**Prompt**
Look for the string "PLURALIA" in the listing below and copy every line in which it appears.
┌──
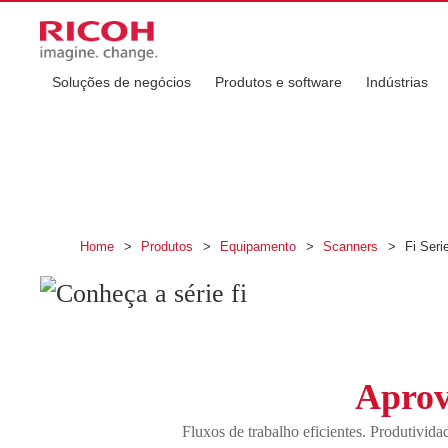
Soluções de negócios
Produtos e software
Indústrias
Conheça a série fi
Scanners em destaque da série fi
Home
>
Produtos
>
Equipamento
>
Scanners
>
Fi Seri
Aprove
Fluxos de trabalho eficientes. Produtivida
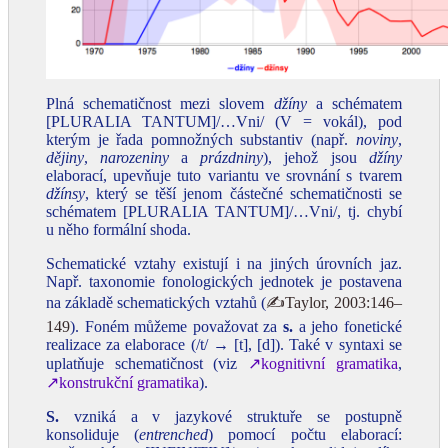
Plná schematičnost mezi slovem
džíny
a schématem
[PLURALIA TANTUM]/…Vni/ (V = vokál), pod
kterým je řada pomnožných substantiv (např.
noviny
,
dějiny
,
narozeniny
a
prázdniny
), jehož jsou
džíny
elaborací, upevňuje tuto variantu ve srovnání s tvarem
džínsy
, který se těší jenom částečné schematičnosti se
schématem [PLURALIA TANTUM]/…Vni/, tj. chybí
u něho formální shoda.
Schematické vztahy existují i na jiných úrovních jaz.
Např. taxonomie fonologických jednotek je postavena
na základě schematických vztahů (
✍Taylor, 2003:146–
149
). Foném můžeme považovat za
s.
a jeho fonetické
realizace za elaborace (/t/ → [t], [d]). Také v syntaxi se
uplatňuje schematičnost (viz
↗kognitivní gramatika
,
↗konstrukční gramatika
).
S.
vzniká a v jazykové struktuře se postupně
konsoliduje (
entrenched
) pomocí počtu elaborací:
└──
**Answer area**
[PLURALIA TANTUM]/…Vni/ (V = vokál), pod
schématem [PLURALIA TANTUM]/…Vni/, tj. chybí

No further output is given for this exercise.